▶ TASK:
For every record that follows, transcribe the text exactly and leave any image out.

(Dataset entries)
[Start of Attachment]

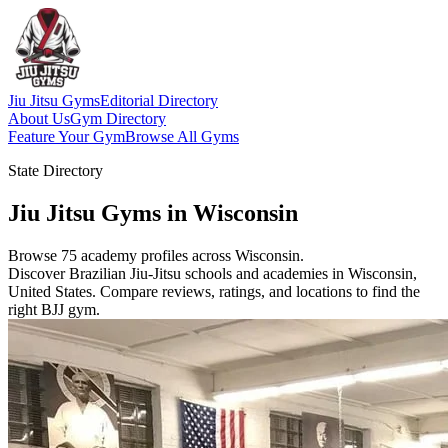
Jiu Jitsu Gyms
Editorial Directory
About Us
Gym Directory
Feature Your Gym
Browse All Gyms
State Directory
Jiu Jitsu Gyms in Wisconsin
Browse 75 academy profiles across Wisconsin.
Discover Brazilian Jiu-Jitsu schools and academies in Wisconsin,
United States. Compare reviews, ratings, and locations to find the
right BJJ gym.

[End of Attachment]

▶ SOLUTION BELOW:
Jiu Jitsu Gyms
Editorial Directory
About Us
Gym Directory
Feature Your Gym
Browse All Gyms
State Directory
Jiu Jitsu Gyms in Wisconsin
Browse 75 academy profiles across Wisconsin.
Discover Brazilian Jiu-Jitsu schools and academies in Wisconsin,
United States. Compare reviews, ratings, and locations to find the
right BJJ gym.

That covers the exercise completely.